Monday, May 1, 2023

History of cigarettes

First cultivation of the tobacco plant started 6000 BC. Around 2,000 years ago tobacco began to be chewed and smoked during cultural or religious ceremonies and events. Tobacco was not only sniffed and smoked but chewed, eaten, drunk (like tea), smeared over bodies (to kill lice and other parasites), and used in eye drops and enemas. It was blown into warriors’ faces before battle, over fields before planting (it is still used as an insecticide in agriculture) and over women before sex.

The Aztecs smoked a hollow reed or cane tube stuffed with tobacco. Other natives of Mexico, Central America, and parts of South America crushed tobacco leaves and rolled the shreds in corn (maize) husk or other vegetable wrappers. The first European to discover smoking was Christopher Columbus.

In 1492 Christopher Columbus and his crew returned to Europe from the Americas with the first tobacco leaves and seeds ever seen on the continent. A crew member, Rodrigo de Jerez, was seen smoking and imprisoned by the Inquisition, which believed he was possessed by the devil. Almost from the outset, smoking was described as an evil and harmful practice by the Europeans but it seems that spiritual revulsion and danger to health have never been sufficiently long-lasting to prevent people from engaging in tobacco use.

Early in the 16th century beggars in Sevilla (Seville) began to pick up discarded cigar butts, shred them, and roll them in scraps of paper (Spanish papeletes) for smoking, thus improvising the first cigarettes. These poor man’s smokes were known as cigarrillos (Spanish: “little cigars”).

Early 1500s in Middle East, tobacco was introduced when the Turks took it to Egypt. In 1531 tobacco was cultivated for the first time in Europe (at Santo Domingo). By 1600 tobacco use had spread across Europe and England and was being used as a monetary standard, a practice that continued throughout the following century.

A Frenchman named Jean Nicot (from whose name the word nicotine derives) introduced tobacco to France in 1560 from Portugal. From there, it spread to England. The first report of a smoking Englishman is of a sailor in Bristol in 1556, seen "emitting smoke from his nostrils".

By the end of the 16th century, tobacco use had became a custom among fashionable people in Europe and tobacco was being exported to India, China, and Japan.

Late in the 18th century they acquired respectability and their use spread to Italy and Portugal; they were carried by Portuguese traders to the Levant and Russia. French and British troops in the Napoleonic Wars became familiar with them; the French named them cigarettes.

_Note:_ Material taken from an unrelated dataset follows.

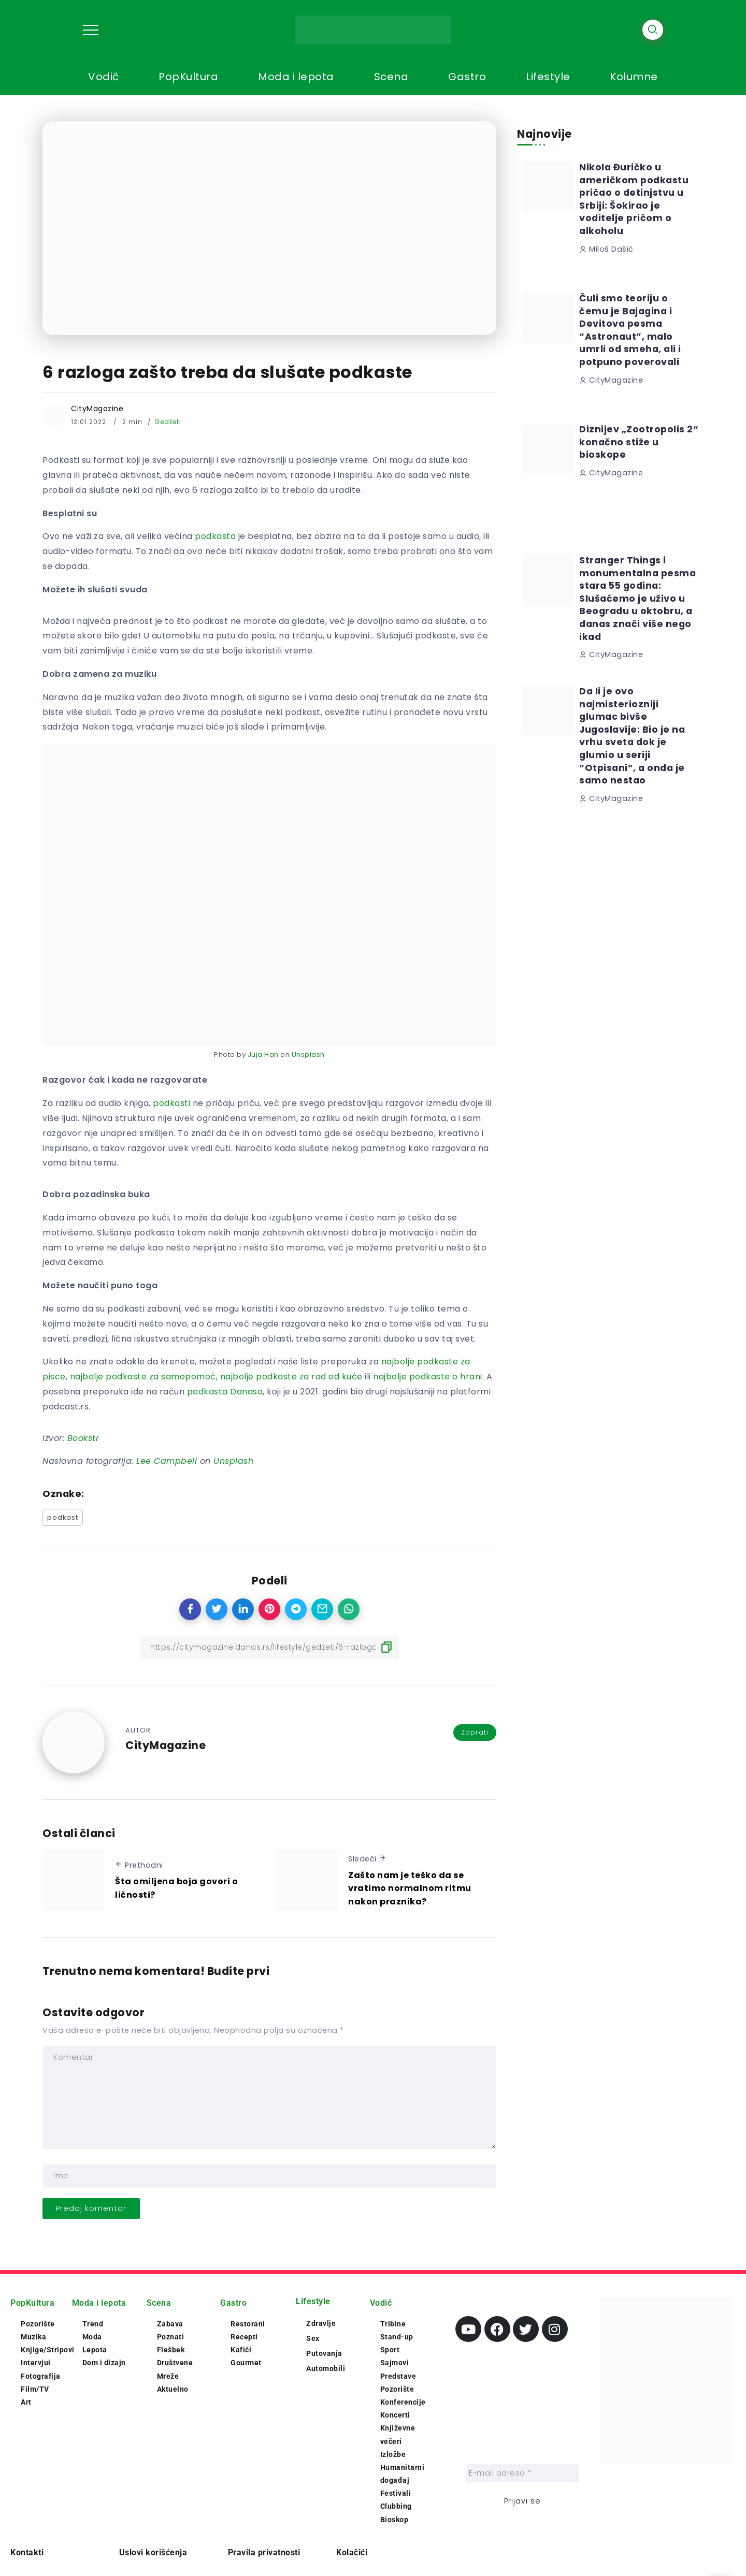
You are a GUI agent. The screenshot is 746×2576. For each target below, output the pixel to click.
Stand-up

Cigarettes were first introduced in the United States in the early 19th century. Before this, tobacco was used primarily in pipes and cigars, by chewing, and in snuff.

By the time of the Civil War, cigarette use had become more popular. Federal tax was first imposed on cigarettes in 1864. Shortly afterwards, the development of the cigarette manufacturing industry led to their quickly becoming a major U.S. tobacco product.

Cigarette making machines were developed in the latter half of the 1800s. The first such machines produced about 200 cigarettes per minute.